Jim Hackett, CEO of Ford (F) Motor Company, didn’t go to the Consumer Electronics Show to talk about the latest developments in self-driving cars.
His vision for the 120-year-old auto company is much grander—building the entire city of tomorrow. Start with some soul-searching on the side-effects of automobiles’ rapid spread in the 20th century.
“Overtime, as our cities and towns were designed around the automobile, parking lots overtook community centers, town squares were converted into intersections,” Hackett said at the annual CES conference in Las Vegas on Tuesday. “Do you know that the average American meal travels 1,500 miles from farm to table today? The time we used to spend with each other is now time wasted in congestion in traffic.”
He continued: “Today, the transportation systems in most global cities have reached capacity—they are out of room.
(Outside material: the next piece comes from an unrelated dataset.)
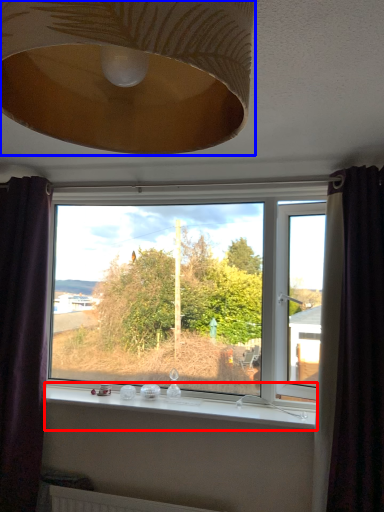 Question: Which point is closer to the camera, window sill (highlighted by a red box) or lamp (highlighted by a blue box)?

Choices:
 (A) window sill
 (B) lamp

Answer: (B)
As more people seek to access and benefits concentrate in those urban centers, these already stressed systems are collapsing, unleashing overwhelming pollution and paralyzing congestion.”
Therefore, instead of focusing on just one invention like self-driving cars, Hackett is advocating for a complete redesign of the urban transportation system, which, in addition to cars, includes roads, stores, sidewalk plants and more.
Hackett delivered the keynote address sitting against a background of animated visualization of a futuristic city by the name of “the living street.”
At first sight, Ford’s imagination of the city of tomorrow doesn’t look drastically different from the cities we live in today. Zooming in a touch, however, the streets are less congested; sidewalks are wider; and, most notably, humans and cars share the roads—people have a casual chat or walk dogs as self-driving cars move around.
Hackett’s vision for “the living street” is essentially a modern version of Henry Ford’s “freedom of movement” concept coined more than a century ago. In an ideal world, cars and roads will detect traffic conditions of the entire city in real time and calculate the fastest route for any travelers.
“Cars and systems will talk to each other. The car obviously is gonna learn to drive itself, but the city transportation grid will mutate around where the cars need,” Hackett said.
As vivid as Hackett’s sketch of the future city is, Ford is less specific about the potential risks of this next level of efficiency fueled by technology—for example, privacy breaches, a hot issue that tech companies have been struggling to address. An all-connected transportation system means that each of your footsteps would be tracked by computers. And an audience survey at the end of Hackett’s presentation showed that people are more concerned about exposing their location information than book choices or sleeping habits.
In 2018, Ford will test its self-driving network in an unnamed city in the U.S. The company will also recruit partners to build components in “the living street” through an open cloud-based developer program.
It will be intriguing to watch how Ford’s vision of the next 100 years unfolds.